▸ Prompt:
Give all of the data again exactly as written, omitting every image.

▸ Information supplied:

###

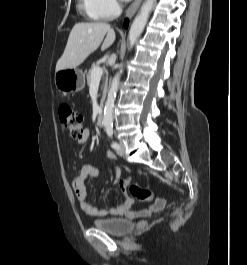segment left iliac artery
<instances>
[{"instance_id": "left-iliac-artery-1", "label": "left iliac artery", "mask_w": 247, "mask_h": 265, "mask_svg": "<svg viewBox=\"0 0 247 265\" xmlns=\"http://www.w3.org/2000/svg\"><path fill=\"white\" fill-rule=\"evenodd\" d=\"M106 133H107V135H108L110 138L113 137V125H112V124H108V125H106ZM111 146H112V148H114V149L119 148L118 143L115 142V141H112V145H111Z\"/></svg>"}]
</instances>
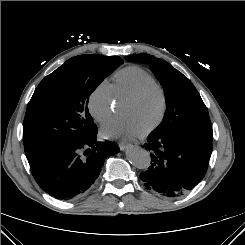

###

▸ Solved exercise:
segment left iliac artery
<instances>
[{"instance_id": "left-iliac-artery-1", "label": "left iliac artery", "mask_w": 247, "mask_h": 265, "mask_svg": "<svg viewBox=\"0 0 247 265\" xmlns=\"http://www.w3.org/2000/svg\"><path fill=\"white\" fill-rule=\"evenodd\" d=\"M106 133H107V135H108L110 138L113 137V125H112V124H108V125H106ZM111 146H112V148H114V149L119 148L118 143L115 142V141H112V145H111Z\"/></svg>"}]
</instances>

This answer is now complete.